------ Working data
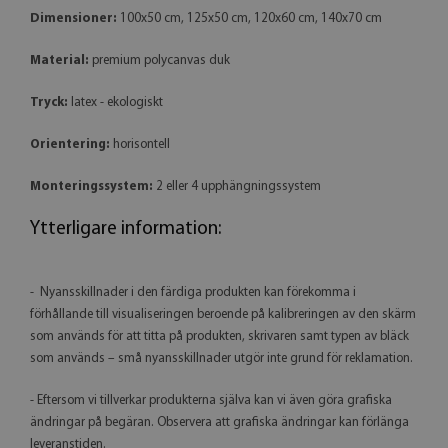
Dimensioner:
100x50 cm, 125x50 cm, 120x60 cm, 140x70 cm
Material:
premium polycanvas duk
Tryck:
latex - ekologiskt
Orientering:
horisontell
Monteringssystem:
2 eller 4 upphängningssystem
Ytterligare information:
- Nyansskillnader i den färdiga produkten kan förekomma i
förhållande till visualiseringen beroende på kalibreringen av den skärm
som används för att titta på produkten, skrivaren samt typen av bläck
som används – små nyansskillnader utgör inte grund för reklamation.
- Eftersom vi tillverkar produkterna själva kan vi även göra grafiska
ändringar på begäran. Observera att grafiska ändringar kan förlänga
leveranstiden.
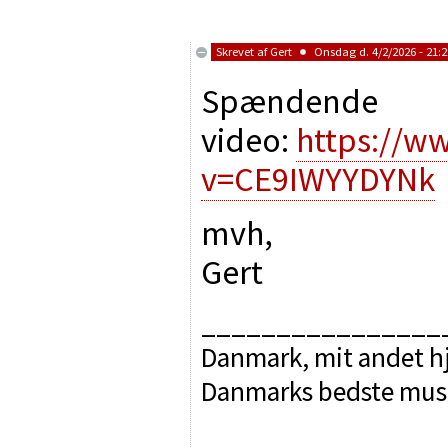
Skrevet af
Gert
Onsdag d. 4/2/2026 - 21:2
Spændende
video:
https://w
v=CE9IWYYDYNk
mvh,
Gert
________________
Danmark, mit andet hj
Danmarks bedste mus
------------
* _Assignment_:
Check the listing above for "grafiska". Show every line where it turns up.

* _Response to this exercise_:
- Eftersom vi tillverkar produkterna själva kan vi även göra grafiska
ändringar på begäran. Observera att grafiska ändringar kan förlänga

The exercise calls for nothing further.